Supplied material:
◇ ◇ ◇ ◇ ◇

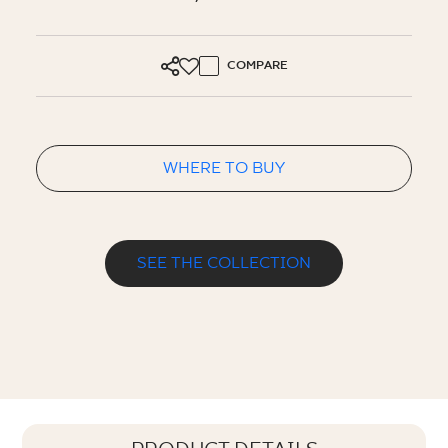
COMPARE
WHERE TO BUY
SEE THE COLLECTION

◇ ◇ ◇ ◇ ◇

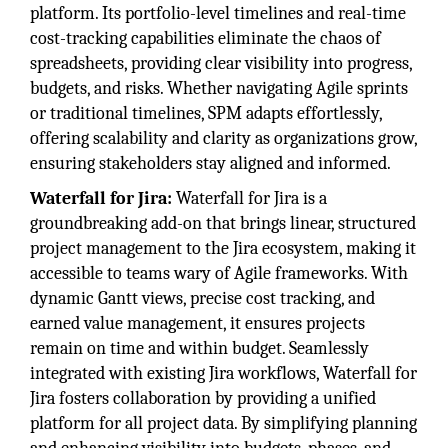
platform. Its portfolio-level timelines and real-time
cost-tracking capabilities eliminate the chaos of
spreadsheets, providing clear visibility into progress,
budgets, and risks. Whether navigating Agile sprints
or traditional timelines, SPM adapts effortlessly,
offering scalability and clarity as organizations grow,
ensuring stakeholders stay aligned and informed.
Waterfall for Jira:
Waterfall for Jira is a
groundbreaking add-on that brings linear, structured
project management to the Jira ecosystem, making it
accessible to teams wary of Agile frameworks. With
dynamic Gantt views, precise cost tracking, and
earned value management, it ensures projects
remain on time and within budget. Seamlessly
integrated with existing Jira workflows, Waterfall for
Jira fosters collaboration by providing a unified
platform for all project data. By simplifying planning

◇ ◇ ◇ ◇ ◇

Exercise description:
When a line in the records above contains the word "Waterfall", copy it.

Answer space:
Waterfall for Jira:
Waterfall for Jira is a
integrated with existing Jira workflows, Waterfall for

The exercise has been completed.